Transfer Buffer - InstantBlot (ab270047)

Transfer Buffer - InstantBlot (ab270047)  is designed to deliver a Western blot transfer procedure in as little as ten minutes (where less than 100 kDa), without the excessive heat generation that may denature proteins.

This product is manufactured by Expedeon, an Abcam company. It was previously called InstantBlot Transfer Buffer 500ml 10X. Expedeon product code NXB87500 is the same as the 500 mL size of this product.

This transfer buffer has the advantage of compatibility with any type of blotting membrane (i.e., PVDF, nitrocellulose (NC), nylon) and does not require any special electro-blotting equipment.

INSTRUCTIONS FOR USE

How to prepare 1X Transfer Buffer - InstantBlot:

• 1. Dilute the 10X stock solution of Transfer Buffer - InstantBlot so that you have enough to fill your blotting tank. (Note: You will also need a small amount of 1X Transfer Buffer - InstantBlot for soaking your transfer membrane, blotting paper, and sponge [approx. 200ml])
• E.g., to prepare 1,500 ml of 1X Transfer Buffer - InstantBlot:
• 150 ml of 10X Transfer Buffer - InstantBlot stock solution
• 300 ml of 100% methanol (MeOH)
• 1,050 ml deionized or distilled water
• Stir for 5 minutes (i.e., with a magnetic stirrer)
• 2. Soak the blotting paper in 1X Transfer Buffer – InstantBlot for 5 minutes.
• 3. Soak the transfer membrane, PVDF or NC, in 1X Transfer Buffer - InstantBlot for 5 minutes. (Note: Prior to soaking the transfer membrane in 1X Transfer Buffer - InstantBlot, it must have been previously soaked in 100% MeOH for 2 minutes).
• 4. Soak your trimmed gel in distilled or deionized water for no longer than 2 minutes (≤2 minutes). This step removes excess SDS and does not remove all ions from the gel.

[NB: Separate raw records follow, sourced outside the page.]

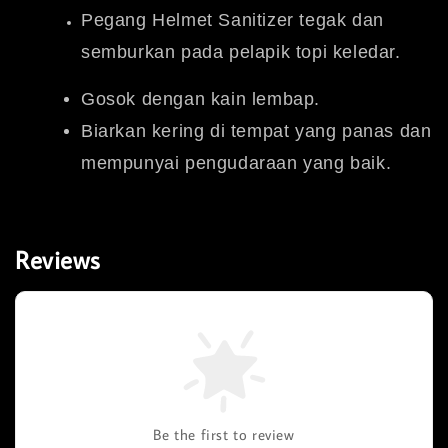
Pegang Helmet Sanitizer tegak dan
semburkan pada pelapik topi keledar.
Gosok dengan kain lembap.
Biarkan kering di tempat yang panas dan
mempunyai pengudaraan yang baik.
Reviews
Be the first to review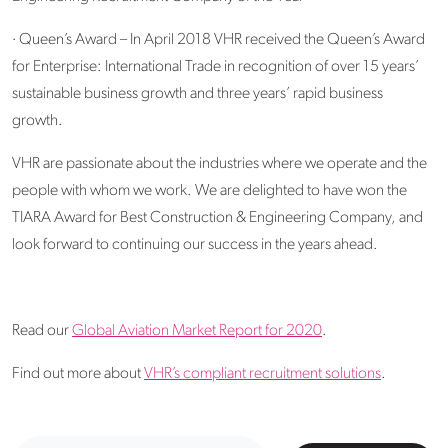
· Queen’s Award – In April 2018 VHR received the Queen’s Award
for Enterprise: International Trade in recognition of over 15 years’
sustainable business growth and three years’ rapid business
growth.
VHR are passionate about the industries where we operate and the
people with whom we work. We are delighted to have won the
TIARA Award for Best Construction & Engineering Company, and
look forward to continuing our success in the years ahead.
Read our
Global Aviation Market Report for 2020
.
Find out more about
VHR’s compliant recruitment solutions
.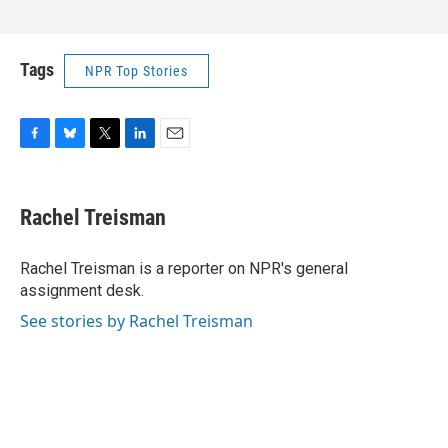
Tags
NPR Top Stories
F
B
T
L
E
a
l
w
i
m
c
u
i
n
a
e
e
t
k
i
Rachel Treisman
b
s
t
e
l
o
k
e
d
o
y
r
I
Rachel Treisman is a reporter on NPR's general
k
n
assignment desk.
See stories by Rachel Treisman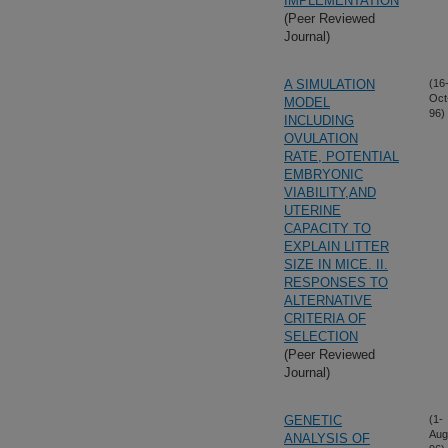
IMPLEMENTATION
(Peer Reviewed
Journal)
A SIMULATION
(16
Oct
MODEL
96)
INCLUDING
OVULATION
RATE, POTENTIAL
EMBRYONIC
VIABILITY,AND
UTERINE
CAPACITY TO
EXPLAIN LITTER
SIZE IN MICE. II.
RESPONSES TO
ALTERNATIVE
CRITERIA OF
SELECTION
(Peer Reviewed
Journal)
GENETIC
(1-
Aug
ANALYSIS OF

Example running conditions for blotting tank

• 1. Plug the power leads into the power supply.
• 2. Set the power supply to 400mA ‘Constant’.
• 3. Turn on the power supply and record current (mA) and voltage (V).
• 4. At a constant current of 400mA, volts should start at 90.
• 5. Proceed with the transfer for 15–20 minutes*.
• 6. After the desired length of time, turn power supply OFF.

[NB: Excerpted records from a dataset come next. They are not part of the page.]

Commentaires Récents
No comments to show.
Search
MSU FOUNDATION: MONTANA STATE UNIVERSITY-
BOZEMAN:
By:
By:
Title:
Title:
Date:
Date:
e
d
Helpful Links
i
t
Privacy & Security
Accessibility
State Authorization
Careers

*Transfer efficiency depends on many factors (i.e., gel concentration and thickness, protein size, shape and net charge). Transfer results may vary, therefore initial method development (e.g., trial-and-error experiments) is recommended. We also advise using a constant current during the transfer procedure, therefore you will need to make any adjustments by increasing or reducing the current (mA), and not by increasing or reducing the transfer time.

• You can verify the results of your transfer within 5 minutes using our Ponceau S. solution (ab270042).
• To verify the percentage of protein transferred, place the gel on a tray and cover with Coomassie protein stain.